KabarTifa- Harga Ripple (XRP) masih bergoyang di kisaran US$ 2,80 hingga US$ 3,10 dalam dua pekan terakhir, setelah sempat menyentuh puncak US$ 3,5. Meski pasar kripto cenderung lesu, pertarungan sengit antara investor besar (whale) dan investor ritel justru tengah menentukan nasib XRP.
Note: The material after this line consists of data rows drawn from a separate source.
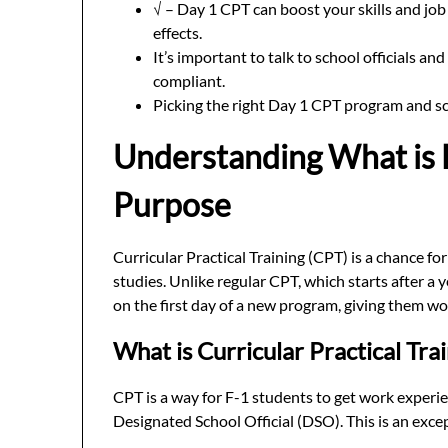
√ – Day 1 CPT can boost your skills and job 
effects.
It’s important to talk to school officials a
compliant.
Picking the right Day 1 CPT program and sc
Understanding What is 
Purpose
Curricular Practical Training (CPT) is a chance fo
studies. Unlike regular CPT, which starts after a 
on the first day of a new program, giving them w
What is Curricular Practical Tra
CPT is a way for F-1 students to get work experien
Designated School Official (DSO). This is an excep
Analis on-chain, Maartun, melalui ambcrypto.com, mengungkapkan bahwa whale XRP mulai melakukan aksi distribusi besar-besaran. Indikator Whale Flow 90DMA anjlok 40 juta. Puncaknya, pada 26 Agustus lalu, tercatat 37.300 transaksi whale ke bursa—angka tertinggi dalam tiga minggu—sebelum kembali turun ke sekitar 1.000 transaksi. Lonjakan transaksi tersebut menunjukkan tekanan jual masif dari para pemegang XRP. Data Spot Netflow XRP juga memperkuat sinyal ini, dengan aliran masuk ke bursa yang lebih tinggi daripada aliran keluar selama tiga hari berturut-turut, mencapai US$ 3,99 juta.

Namun, di sisi lain, investor ritel justru memanfaatkan situasi ini untuk mengakumulasi XRP. Data Coinalyze menunjukkan Buy-Sell Delta positif selama tiga hari, dengan volume beli sekitar US$ 372 juta berbanding US$ 350 juta volume jual. Selisih US$ 18 juta ini menjadi bukti kuat aksi beli agresif dari investor ritel.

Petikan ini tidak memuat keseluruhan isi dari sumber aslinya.